May 19, 2026
Lighting Rep Sues Manufacturer Over Failed Custom Fixtures

Out-of-state rep alleges $620K buy/sell custom order led to falling-components at luxury resort
A federal lawsuit filed yesterday in Arizona lays bare what can happen when custom decorative lighting meets real-world installation conditions at a major hospitality property—and nobody agrees on who owns the consequences.

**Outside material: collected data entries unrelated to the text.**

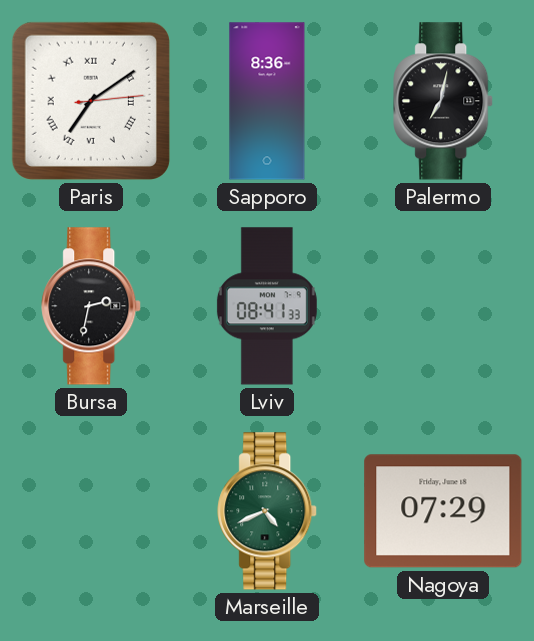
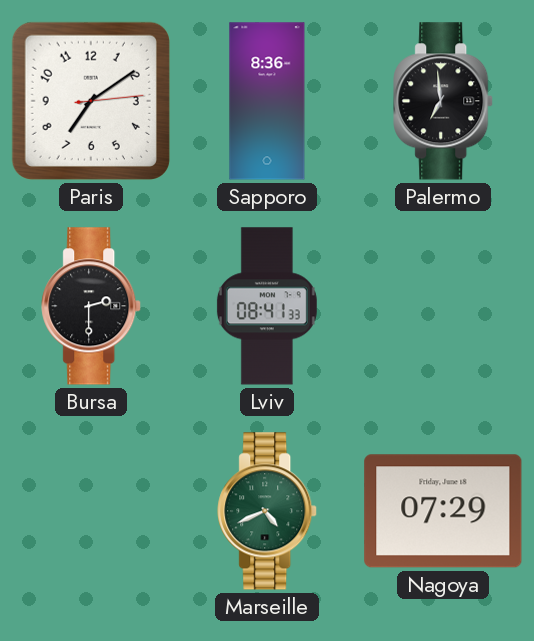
Paris numerals: Roman -> Arabic
Palermo: 7:02 -> 6:59
Bursa: 2:32 -> 2:30
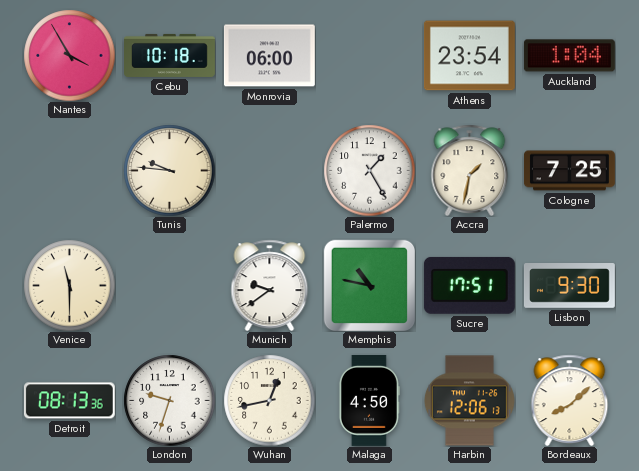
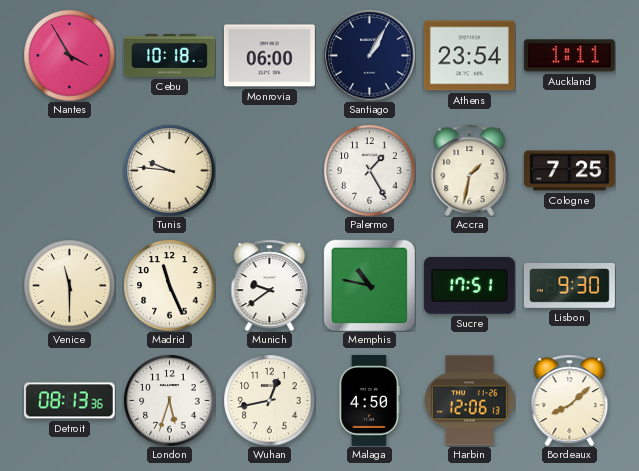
Santiago: none -> 1:05
Auckland: 1:04 -> 1:11
Madrid: none -> 11:26
London: 9:33 -> 5:33
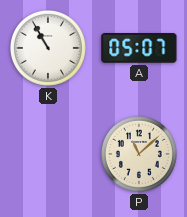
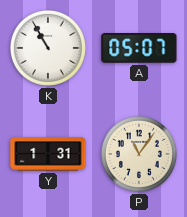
Y: none -> 1:31
P: 11:08 -> 11:06
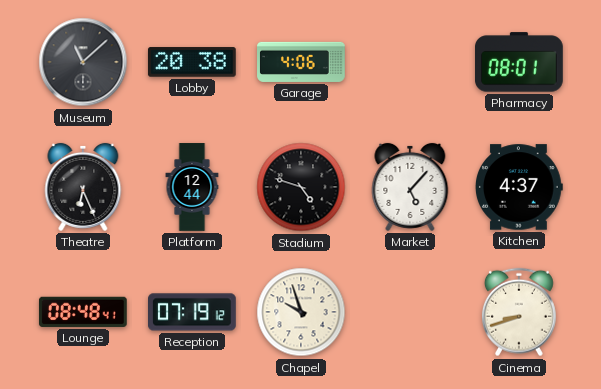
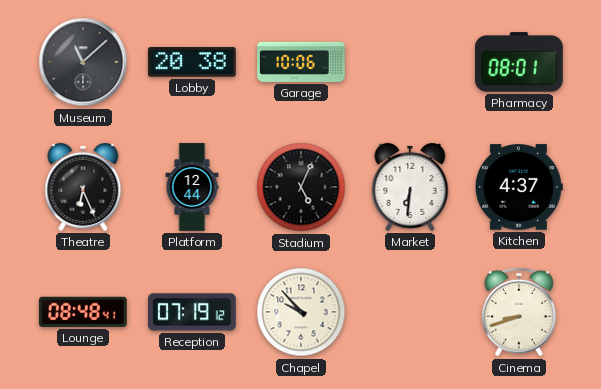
Garage: 4:06 -> 10:06
Stadium: 4:48 -> 5:04
Market: 5:07 -> 6:31
Chapel: 9:57 -> 9:53
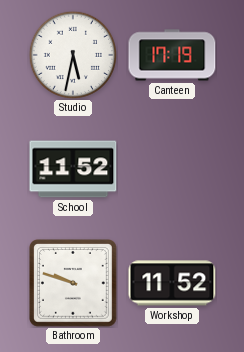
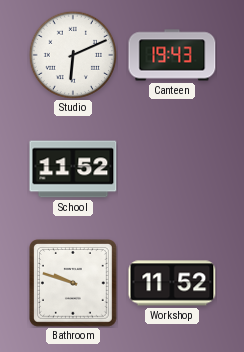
Studio: 5:32 -> 6:11
Canteen: 17:19 -> 19:43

Independent lighting agent, Hawaii Lighting Representatives (HILR), filed suit against Miami-based manufacturer, Byzantivm Inc., in federal Arizona court, alleging breach of contract, breach of express warranty, and unjust enrichment over a package of custom chandeliers manufactured for the renovation of the JW Marriott Desert Ridge Resort & Spa in Phoenix.
The complaint is notably vivid for a commercial lighting dispute: it alleges that installed chandelier glass "detached from their metal frames and fell from the ceiling," includes photographs of broken glass still in its frames, and invokes life-safety concerns no fewer than a dozen times.
The numbers are significant. The purchase order totals approximately $620,127. Hawaii Lighting Representatives claims to have paid Byzantivm $616,026—inclusive of $163,650 in shipping—and alleges it has received zero functional, compliant fixtures in return for four of the fifteen line items ordered. The disputed fixtures are LT-08, a dichroic acrylic organic chandelier invoiced at $88,280; and LT-09, LT-10, and LT-12, a series of custom ballroom chandeliers totaling $388,540 across six, eighteen, and six units respectively.
HILR alleges it has additionally incurred approximately $142,925 in remediation costs, with more to come.
How the Deal Was Structured
The Exclusive Representation Agreement between the parties, dated August 26, 2024, is a standard-form rep contract with one commercially meaningful provision: it permits the representative to engage in buy/sell transactions with Byzantivm at a 10% discount off distributor net, then resell at any price of its choosing. That appears to be how this transaction was structured.
On a $620,000 project, the economics are attractive. The buy/sell also effectively bypasses the commission structure that normally allocates payments across specifying (50%), selling (25%), and territory (25%) reps.
Above: Invoice requiring a 20% down payment deposit; the 10% discount shown is consitent with the rep-contract provision that enables the buy/sell arrangement.
What the complaint does not explain is why a Honolulu-based rep firm was the commercial vehicle for a Phoenix hotel renovation. Byzantivm's own website lists HILR as the Hawaii representative and directs Arizona inquiries simply to "Contact Us."
HILR has reportedly paid Byzantivm in full and received nonconforming or unusable product. The project still lacks a pre-function lobby chandelier and three ballroom chandelier packages. If it must source replacements elsewhere—which the complaint suggests would cost "hundreds of thousands of dollars" more—the original margin evaporates and the rep absorbs losses on a transaction it fully funded.
The Liability Cap Problem
What makes this case particularly instructive for the industry is the contractual tension the documents expose. Byzantivm's rep agreement contains a notable clause: the company's liability "shall in no event exceed the purchase price of the Byzantivm Products on which such liability is based," with consequential damages expressly disclaimed and remedies largely limited to replacement of defective items.
That language may be defensible when a sconce arrives scratched. It looks considerably more strained when the allegation is that a large, overhead glass assembly fell in a ballroom at a luxury resort—and that the manufacturer initially acknowledged the flaw, promised to cure it, and then walked away.
The complaint alleges Byzantivm knew the LT-08 glass attachment had a "known fail point" before shipment. For LT-09, LT-10, and LT-12, it alleges Byzantivm's own personnel directed installers on clip use, the clips broke the glass, and Byzantivm subsequently abandoned its remediation commitments. The specification sheets attached to the purchase order explicitly required proper packaging, installation hardware, installation instructions, and products "suitable for commercial use." HILR alleges none of those obligations were met.
Inside Lighting reached out to both Hawaii Lighting Representatives and Byzantivm for comment. Neither had responded before press time. We will update this article if that changes.
The Broader Signal
Manufacturers make things. Agents sell them. That division of labor has held together the lighting channel for decades, and the rep agreement sitting at the center of this dispute looks, on paper, like a hundred others signed every year. A buy/sell arrangement shifts the profit profile, giving the rep more upside on a successful project and considerably more exposure when one goes wrong. But the underlying partnership dynamic does not change much: both parties still need the fixtures to arrive, install, and perform.
What erodes that partnership is not a bad outcome by itself. It is what happens after. The complaint describes a manufacturer that initially acknowledged responsibility, made promises to remedy the situation, and then walked away. Whether that account holds up in court remains to be seen. What is clear is that somewhere between Honolulu and Miami Beach, the collaboration required to fix an expensive problem came apart — and a contract that was written for exactly this moment is now the only thing left holding the pieces together.